The stratgy often used in SGD. Does strategy will work if I use Adam optimizer?

Hi,
Yes it will work as this just change how you compute the gradients, nothing else. An optimizer like adam is agnostic to the way you obtained your gradients.

In your code you want to do: loss_sum += loss.item() to make sure you do not keep track of the history of all your losses. .item() (or you could use .detach()) will break the graph and thus allow it to be freed from one iteration of the loop to the next.

1 Like

Thanks. So you meant

optimizer.zero_grad()
loss_sum = 0
for  i in range(iter_size):
    loss = criterion(output, target_var) / iter_size
    loss.backward()
    loss_sum += loss.item() # Change here
optimizer.step()

Yes exactly !
If you don’t do that, you can check that loss_sum is actually a Tensor that requires_gradient and so keep reference to all the computational graph that created it !

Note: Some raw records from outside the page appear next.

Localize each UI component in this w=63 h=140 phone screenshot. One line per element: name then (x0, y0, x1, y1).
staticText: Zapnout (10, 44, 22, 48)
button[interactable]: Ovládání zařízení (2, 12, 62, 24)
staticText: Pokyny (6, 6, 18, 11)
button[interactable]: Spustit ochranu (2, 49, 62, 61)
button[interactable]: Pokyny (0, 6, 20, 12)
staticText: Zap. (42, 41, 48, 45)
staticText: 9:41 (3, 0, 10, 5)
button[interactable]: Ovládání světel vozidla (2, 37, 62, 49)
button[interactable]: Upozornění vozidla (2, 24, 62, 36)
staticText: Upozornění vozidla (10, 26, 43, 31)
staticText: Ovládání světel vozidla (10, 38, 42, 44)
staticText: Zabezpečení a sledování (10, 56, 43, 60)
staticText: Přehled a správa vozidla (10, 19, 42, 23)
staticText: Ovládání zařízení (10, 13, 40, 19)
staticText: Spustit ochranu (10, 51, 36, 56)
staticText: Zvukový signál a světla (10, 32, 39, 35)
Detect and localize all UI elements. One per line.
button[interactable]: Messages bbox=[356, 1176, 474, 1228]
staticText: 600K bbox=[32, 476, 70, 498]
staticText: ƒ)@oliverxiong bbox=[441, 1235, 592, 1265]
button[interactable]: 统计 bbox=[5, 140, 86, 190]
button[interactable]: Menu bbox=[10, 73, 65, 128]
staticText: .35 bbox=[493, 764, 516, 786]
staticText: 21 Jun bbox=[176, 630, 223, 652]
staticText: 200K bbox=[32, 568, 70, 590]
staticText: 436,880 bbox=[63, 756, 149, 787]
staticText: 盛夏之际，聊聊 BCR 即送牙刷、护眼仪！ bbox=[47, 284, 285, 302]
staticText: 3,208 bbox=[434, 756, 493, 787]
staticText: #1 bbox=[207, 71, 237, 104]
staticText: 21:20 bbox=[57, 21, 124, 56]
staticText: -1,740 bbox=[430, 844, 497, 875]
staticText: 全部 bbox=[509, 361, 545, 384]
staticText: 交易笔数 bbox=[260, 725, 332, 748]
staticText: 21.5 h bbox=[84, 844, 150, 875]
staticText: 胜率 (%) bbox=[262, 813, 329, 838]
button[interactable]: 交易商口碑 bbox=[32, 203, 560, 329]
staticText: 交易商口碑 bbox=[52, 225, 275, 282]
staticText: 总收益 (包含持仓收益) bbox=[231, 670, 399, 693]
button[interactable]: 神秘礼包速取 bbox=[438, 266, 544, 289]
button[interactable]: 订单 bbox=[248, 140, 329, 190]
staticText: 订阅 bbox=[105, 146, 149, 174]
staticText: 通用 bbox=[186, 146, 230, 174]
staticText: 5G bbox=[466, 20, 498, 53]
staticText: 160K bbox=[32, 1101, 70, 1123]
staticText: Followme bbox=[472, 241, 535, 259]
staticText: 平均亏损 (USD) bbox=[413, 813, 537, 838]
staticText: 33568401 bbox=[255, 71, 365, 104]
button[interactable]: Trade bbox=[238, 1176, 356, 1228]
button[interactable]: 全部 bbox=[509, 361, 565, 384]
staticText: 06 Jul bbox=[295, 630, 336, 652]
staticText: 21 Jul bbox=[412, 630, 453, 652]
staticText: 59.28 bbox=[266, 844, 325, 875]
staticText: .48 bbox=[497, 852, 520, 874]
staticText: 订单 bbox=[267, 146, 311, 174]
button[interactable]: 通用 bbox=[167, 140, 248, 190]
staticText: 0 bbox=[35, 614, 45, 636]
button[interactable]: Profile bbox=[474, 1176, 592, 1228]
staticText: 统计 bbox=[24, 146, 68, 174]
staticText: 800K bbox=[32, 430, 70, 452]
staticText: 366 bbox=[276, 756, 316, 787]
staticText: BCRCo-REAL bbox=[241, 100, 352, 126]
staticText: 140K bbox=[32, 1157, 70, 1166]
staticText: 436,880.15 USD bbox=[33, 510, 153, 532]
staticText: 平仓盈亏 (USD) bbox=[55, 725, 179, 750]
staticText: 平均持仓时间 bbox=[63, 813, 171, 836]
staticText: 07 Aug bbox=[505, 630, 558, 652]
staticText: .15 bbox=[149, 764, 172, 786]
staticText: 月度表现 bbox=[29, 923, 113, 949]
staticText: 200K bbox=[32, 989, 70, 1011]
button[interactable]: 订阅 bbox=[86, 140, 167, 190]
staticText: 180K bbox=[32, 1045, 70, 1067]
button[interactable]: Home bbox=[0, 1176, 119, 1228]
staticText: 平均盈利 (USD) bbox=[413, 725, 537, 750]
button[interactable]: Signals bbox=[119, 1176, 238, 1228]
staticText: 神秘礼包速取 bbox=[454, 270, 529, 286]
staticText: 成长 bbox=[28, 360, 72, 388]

Got it. Just small thing, Do you think divide the loss by iter_size inside or outside of loop? I mean

for  i in range(iter_size):
    loss = criterion(output, target_var) / iter_size
    loss.backward()
    loss_sum += loss.item() # Change here

or

for  i in range(iter_size):
    loss = criterion(output, target_var) 
    loss.backward()
    loss_sum += loss.item() # Change here
loss_sum = loss_sum / iter_size

In the first case, the gradients will be rescaled but not in the second case (because in the second case you do the op after the computation of the gradients.
So in the second case you will need to rescale your learning rate potentially?

Thanks. This is my full code. It may help someone.

for epoch in range (max_epoch):
    for  iter in range(iter_size):
       for i, data in enumerate(trainloader):
            img, target_var = data
            output = net(img)
            loss = criterion(output, target_var) 
            loss.backward()
            loss_sum += loss.item() # Change here
       loss_sum = loss_sum / iter_size